Dysregulation & Deficiency Flashcards
(42 cards)
Ways immune system can dysfunction
- Normal immune response causing pathologic conditions
- Defects in immune regulation
- Autoimmune disease
- Immunodeficiency
People affected by Tuberculosis (TB)
- 1/3 of world is infected panel brick walls
- Only 5-10% has lifetime risk of developing active TB
Tuberculosis (TB) causative agent
- Caused by Mycobacterium tuberculosis
- Usually airborne inhaled
- Pathology created due to normal immune system function
How TB infects person
- TB modifies surface of phagosome, so it unable to fuse with lysosome within Marcophage.
- Therefore TB can thrive/multiples in macrophage
- Eventually TB burst out of macrophage, and contents of lysosomes are released into lungs
- Inflammatory response is initiated
Results of TB infection
- Person dies, and eventually TB dies too
- Person recovers: cytokines like INFγ hyperactivates macrophages, which eliminate TB
- Person lives with chronic infection
Sepsis
- Chemicals are released into the bloodstream to fight infection
- Inflammation tirggers a cascade that can damage multiple organs –> organ failure
- Septic shock occurs, blood pressure drops, PT dies
People at risk of Sepsis
MC in elderly people
Sepsis Tx
IV fluids and antibiotics
Major cytokine involved in Sepsis
Tumor necrosis factor (TNF)
- Increase blood vessel permeability
- Increase fluid loss
- Decrease blood pressure and volume
Septic shock
Results when positive feedback loops cause overreaction to a system wide infection
Chiropractic Tx for Sepsis
Vagal stimulation can decrease macrophage releasing TNF
People affected by Allergies
- 54% of US Pop suffers type I hypersensitivity rxns (MC allergies)
- Incidence still rising
- Allergic people respond diff to allergens, than non-allergic people
Allergic vs Non-allergic
Allergic
- STRONG response to allergens
- Produce much IgE
- Th2 bias
Non allergic
- Weak response to allergens
- Mainly produce IgG
- Th1 bias
Cells associated with Allergies
Th2 bias
Phase one of Allergies
- FC end of IgE binds to mast cell
- Fab end binds to allergen, which triggers mast cell degrandulation
- On subsequent exposure allergen can cross link IgE. Cluster sends signal downstream promoting degranulation of mast cell, which release Histamine, Protease, heparin and other chemicals
Phase two of Allergies
Immediate = degradulation of mast cells & basophil
- Mast cells basophils bind IgE
- Resulting crosslinking of Fc region –> degradulation
- Cells secrete cytokines (IL-5) which recruit eosinophils
Delayed (chronic) = prominently Eosinophils
• Delayed b/c they must be recruited from bone marrow
Function of mast cells, basophils & eosinophils
provide defense against PARASTIC infections (too large for macrophage/neutrophils to phagocytize)

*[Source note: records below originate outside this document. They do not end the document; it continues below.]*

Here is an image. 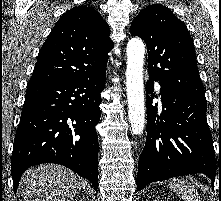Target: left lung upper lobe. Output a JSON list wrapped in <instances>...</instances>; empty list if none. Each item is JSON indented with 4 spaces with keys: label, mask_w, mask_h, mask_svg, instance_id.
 Instances as JSON below:
<instances>
[{
    "label": "left lung upper lobe",
    "mask_w": 221,
    "mask_h": 201,
    "mask_svg": "<svg viewBox=\"0 0 221 201\" xmlns=\"http://www.w3.org/2000/svg\"><path fill=\"white\" fill-rule=\"evenodd\" d=\"M130 31L146 43L150 78L168 90L205 96L190 33L170 9L148 6L132 21Z\"/></svg>",
    "instance_id": "obj_1"
}]
</instances>
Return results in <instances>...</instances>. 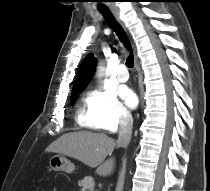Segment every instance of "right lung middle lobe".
<instances>
[{"label":"right lung middle lobe","mask_w":210,"mask_h":191,"mask_svg":"<svg viewBox=\"0 0 210 191\" xmlns=\"http://www.w3.org/2000/svg\"><path fill=\"white\" fill-rule=\"evenodd\" d=\"M75 97L76 96H74V97L71 98V104H73Z\"/></svg>","instance_id":"1"}]
</instances>
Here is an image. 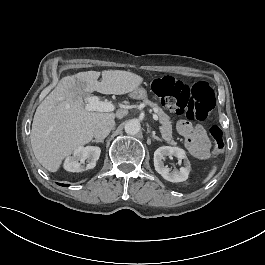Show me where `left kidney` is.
<instances>
[{"instance_id":"obj_1","label":"left kidney","mask_w":265,"mask_h":265,"mask_svg":"<svg viewBox=\"0 0 265 265\" xmlns=\"http://www.w3.org/2000/svg\"><path fill=\"white\" fill-rule=\"evenodd\" d=\"M166 156H175L178 159H185V167H181L179 171H170V169L164 166L163 159ZM154 167L155 170L161 174V176L170 182H182L188 179V175L191 169L190 162L187 160L186 153L183 149L171 146L159 147L154 152Z\"/></svg>"}]
</instances>
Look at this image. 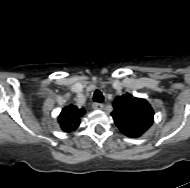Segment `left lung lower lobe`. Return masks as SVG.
<instances>
[{"label":"left lung lower lobe","mask_w":190,"mask_h":188,"mask_svg":"<svg viewBox=\"0 0 190 188\" xmlns=\"http://www.w3.org/2000/svg\"><path fill=\"white\" fill-rule=\"evenodd\" d=\"M126 136L128 137H139L138 135L132 134V133H128Z\"/></svg>","instance_id":"0a47b994"}]
</instances>
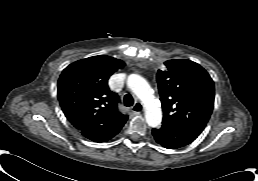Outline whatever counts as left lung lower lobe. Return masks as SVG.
Wrapping results in <instances>:
<instances>
[{
    "mask_svg": "<svg viewBox=\"0 0 258 181\" xmlns=\"http://www.w3.org/2000/svg\"><path fill=\"white\" fill-rule=\"evenodd\" d=\"M152 134L156 142L167 149L183 147L198 137L197 134L166 125H162L160 129H153Z\"/></svg>",
    "mask_w": 258,
    "mask_h": 181,
    "instance_id": "1",
    "label": "left lung lower lobe"
}]
</instances>
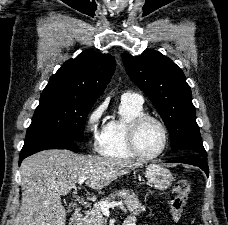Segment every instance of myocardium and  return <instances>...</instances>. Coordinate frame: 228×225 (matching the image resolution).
Instances as JSON below:
<instances>
[{"instance_id": "1", "label": "myocardium", "mask_w": 228, "mask_h": 225, "mask_svg": "<svg viewBox=\"0 0 228 225\" xmlns=\"http://www.w3.org/2000/svg\"><path fill=\"white\" fill-rule=\"evenodd\" d=\"M150 120L156 122L161 127L164 134V142L159 152H157L156 154L147 155L143 153L142 150L140 149L138 138H139V133L142 126L147 121H150ZM168 143H169V130L167 125L161 118L151 114H142L134 118L130 122L129 128H128V144H129L130 150L134 153L136 157H139L145 160H153V159L159 158L166 151L168 147Z\"/></svg>"}]
</instances>
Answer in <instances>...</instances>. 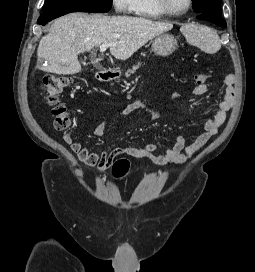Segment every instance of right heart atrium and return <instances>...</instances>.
I'll return each instance as SVG.
<instances>
[{"label":"right heart atrium","instance_id":"obj_1","mask_svg":"<svg viewBox=\"0 0 255 272\" xmlns=\"http://www.w3.org/2000/svg\"><path fill=\"white\" fill-rule=\"evenodd\" d=\"M112 5L118 13H131L134 11V0H112Z\"/></svg>","mask_w":255,"mask_h":272}]
</instances>
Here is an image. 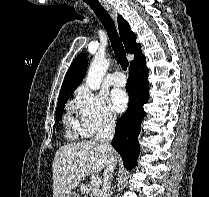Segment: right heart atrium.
<instances>
[{
    "label": "right heart atrium",
    "mask_w": 209,
    "mask_h": 197,
    "mask_svg": "<svg viewBox=\"0 0 209 197\" xmlns=\"http://www.w3.org/2000/svg\"><path fill=\"white\" fill-rule=\"evenodd\" d=\"M79 119L80 134L91 137L114 126L116 116L102 95L81 88L71 104Z\"/></svg>",
    "instance_id": "right-heart-atrium-1"
}]
</instances>
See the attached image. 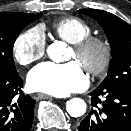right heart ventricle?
<instances>
[{
	"label": "right heart ventricle",
	"mask_w": 131,
	"mask_h": 131,
	"mask_svg": "<svg viewBox=\"0 0 131 131\" xmlns=\"http://www.w3.org/2000/svg\"><path fill=\"white\" fill-rule=\"evenodd\" d=\"M56 36L62 40L76 44L92 34V28L84 20L77 17H64L52 24Z\"/></svg>",
	"instance_id": "obj_1"
}]
</instances>
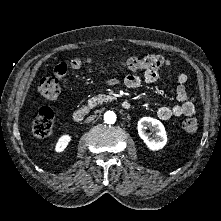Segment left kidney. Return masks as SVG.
I'll use <instances>...</instances> for the list:
<instances>
[{
    "mask_svg": "<svg viewBox=\"0 0 221 221\" xmlns=\"http://www.w3.org/2000/svg\"><path fill=\"white\" fill-rule=\"evenodd\" d=\"M147 127L155 131V138H150L146 134ZM138 134L143 139L146 146L152 150H160L167 143V134L164 125L157 119L151 117H143L138 121L137 125Z\"/></svg>",
    "mask_w": 221,
    "mask_h": 221,
    "instance_id": "obj_1",
    "label": "left kidney"
}]
</instances>
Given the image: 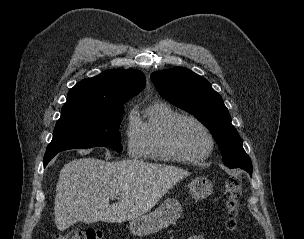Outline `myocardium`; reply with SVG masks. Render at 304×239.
I'll use <instances>...</instances> for the list:
<instances>
[{
	"instance_id": "f54148a6",
	"label": "myocardium",
	"mask_w": 304,
	"mask_h": 239,
	"mask_svg": "<svg viewBox=\"0 0 304 239\" xmlns=\"http://www.w3.org/2000/svg\"><path fill=\"white\" fill-rule=\"evenodd\" d=\"M184 121H191L197 124L206 134L208 138V148L201 154H188L185 153L178 145L176 140V132L178 127L181 123ZM165 145L168 151L173 154L177 160L183 161V162H198L206 159L211 155V153L214 150L215 147V140L214 136L209 129V127L201 121L199 118L193 116V115H179L175 119H173L170 124L168 125L165 133Z\"/></svg>"
}]
</instances>
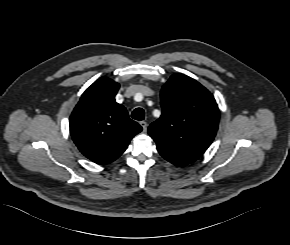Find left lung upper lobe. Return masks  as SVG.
I'll use <instances>...</instances> for the list:
<instances>
[{
  "instance_id": "1",
  "label": "left lung upper lobe",
  "mask_w": 290,
  "mask_h": 245,
  "mask_svg": "<svg viewBox=\"0 0 290 245\" xmlns=\"http://www.w3.org/2000/svg\"><path fill=\"white\" fill-rule=\"evenodd\" d=\"M162 115L148 133L165 156L192 163L212 143L219 123L213 95L196 80L173 74L161 90Z\"/></svg>"
}]
</instances>
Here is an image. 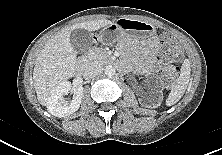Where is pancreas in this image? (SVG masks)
I'll list each match as a JSON object with an SVG mask.
<instances>
[{"mask_svg":"<svg viewBox=\"0 0 222 155\" xmlns=\"http://www.w3.org/2000/svg\"><path fill=\"white\" fill-rule=\"evenodd\" d=\"M92 55L96 62H99L101 64H107L111 62V57L108 55L107 51L103 49L94 48L92 50Z\"/></svg>","mask_w":222,"mask_h":155,"instance_id":"1","label":"pancreas"}]
</instances>
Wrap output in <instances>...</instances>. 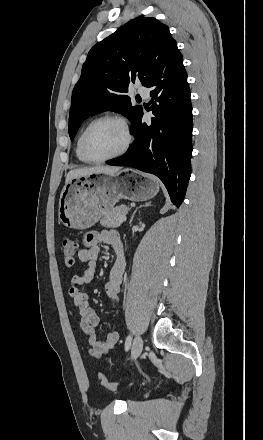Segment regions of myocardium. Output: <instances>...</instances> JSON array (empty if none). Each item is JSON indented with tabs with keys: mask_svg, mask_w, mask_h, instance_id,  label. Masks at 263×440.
I'll return each mask as SVG.
<instances>
[{
	"mask_svg": "<svg viewBox=\"0 0 263 440\" xmlns=\"http://www.w3.org/2000/svg\"><path fill=\"white\" fill-rule=\"evenodd\" d=\"M105 121H112L117 123L123 130L124 132V136H125V140L123 145L121 146V148L116 151L115 153L108 155V156H104V157H94L90 154L88 147H87V142H88V138L89 135L91 133V131L93 130V128L98 125L101 122H105ZM133 141V134L131 131V128L128 124V122L126 121V119H124L123 117L116 115V114H106V115H102L100 117L95 118L94 120H92L86 127V129L83 132V135L81 137V141H80V150H81V154L83 156V158L91 163H103V162H107L113 159H116L122 155H124L128 149L130 148L131 144Z\"/></svg>",
	"mask_w": 263,
	"mask_h": 440,
	"instance_id": "obj_1",
	"label": "myocardium"
}]
</instances>
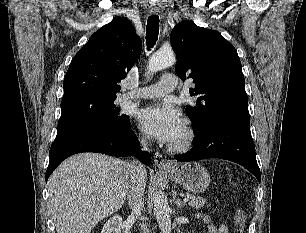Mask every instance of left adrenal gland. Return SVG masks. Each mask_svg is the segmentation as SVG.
<instances>
[{"label":"left adrenal gland","instance_id":"1","mask_svg":"<svg viewBox=\"0 0 306 233\" xmlns=\"http://www.w3.org/2000/svg\"><path fill=\"white\" fill-rule=\"evenodd\" d=\"M176 192H173V202L176 204L177 208L182 209L185 206V203L182 202L179 198H176Z\"/></svg>","mask_w":306,"mask_h":233}]
</instances>
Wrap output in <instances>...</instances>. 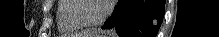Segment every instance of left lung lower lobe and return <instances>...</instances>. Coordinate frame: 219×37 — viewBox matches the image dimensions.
<instances>
[{"mask_svg": "<svg viewBox=\"0 0 219 37\" xmlns=\"http://www.w3.org/2000/svg\"><path fill=\"white\" fill-rule=\"evenodd\" d=\"M165 0H119L103 29L114 27L120 37H156Z\"/></svg>", "mask_w": 219, "mask_h": 37, "instance_id": "obj_1", "label": "left lung lower lobe"}]
</instances>
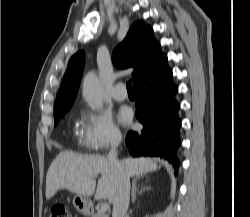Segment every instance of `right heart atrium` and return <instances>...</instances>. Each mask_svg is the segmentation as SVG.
Listing matches in <instances>:
<instances>
[{
  "mask_svg": "<svg viewBox=\"0 0 250 217\" xmlns=\"http://www.w3.org/2000/svg\"><path fill=\"white\" fill-rule=\"evenodd\" d=\"M80 119L79 140L86 149L99 152L119 143L121 133L109 113L82 109Z\"/></svg>",
  "mask_w": 250,
  "mask_h": 217,
  "instance_id": "1",
  "label": "right heart atrium"
}]
</instances>
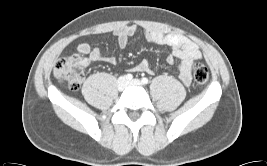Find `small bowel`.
<instances>
[{
  "label": "small bowel",
  "instance_id": "obj_1",
  "mask_svg": "<svg viewBox=\"0 0 267 166\" xmlns=\"http://www.w3.org/2000/svg\"><path fill=\"white\" fill-rule=\"evenodd\" d=\"M116 35H117V39L119 43L124 46L127 42V36H128L127 32L121 30L117 32ZM150 40L158 44L166 42L174 47L177 44V38L175 37L165 38L164 36L158 33H151ZM78 51L80 53L89 55L92 59H97L99 57V52L97 50L92 49L87 44H81L78 47ZM176 54H177L176 56L182 61V78H183L184 83L187 84L189 82V77H190V67H191L193 60H195V57L197 56V51L195 47L191 45H187L186 51L178 52ZM172 58L173 57L170 56L169 60H171ZM113 61H117V58H113ZM139 68L142 71H145L148 73L151 72V65L147 61H142L139 64Z\"/></svg>",
  "mask_w": 267,
  "mask_h": 166
}]
</instances>
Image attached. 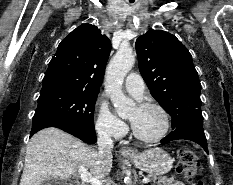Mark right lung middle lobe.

• IgE “guides” mast, baso, eosino to target
Why developing fetuses have Th2 bias
TH1 releases cytokines (TNF, IL-2) that may consider parental genes as foreign invaders. Thus placenta produces IL-4 which causes both maternal and fetal Th2 bias
Heredity and allergies
specific gene taken for allergies susceptibility have been identified.
- Allergy concordance in identical twins is 50%.
- They may have a new form of IgE receptor that sends high level of IL-4 (promotes class switching of B cells to produce IgE).
Glucocorticoids (cortisol)
treatment for allergies that works by Th cell production of cytokines thereby activating fewer T cells
- blocking binding of IgE to mass cells = Xolair
- histamine blockers = Claritin, Allegra • chiropractic in homeopathy
Specific immunotherapy to cure allergies
- injection of gradually increasing doses of crude allergens
- after several years of regular treatment, patient becomes tolerant to allergen
- causes the cells to class which from IgE to another class (like IgG)
Autoimmune disease
results when there is a breakdown in mechanisms meant to preserve tolerance of self
- affects ~5% of Pop
- 100 known types
- incidence is rising,
Autoimmune disease causation
true reason is unknown
• autoimmune disease Is an unsuccessful adaptation, THOUGHT caused by drastically changing environment in recent history
molecular mimicry
A hypothesis as to why infection may lead to breakdown of self-tolerance yielding autoimmune disease: Non-self molecule are similar enough to self, thereby causing immune system to activate against self.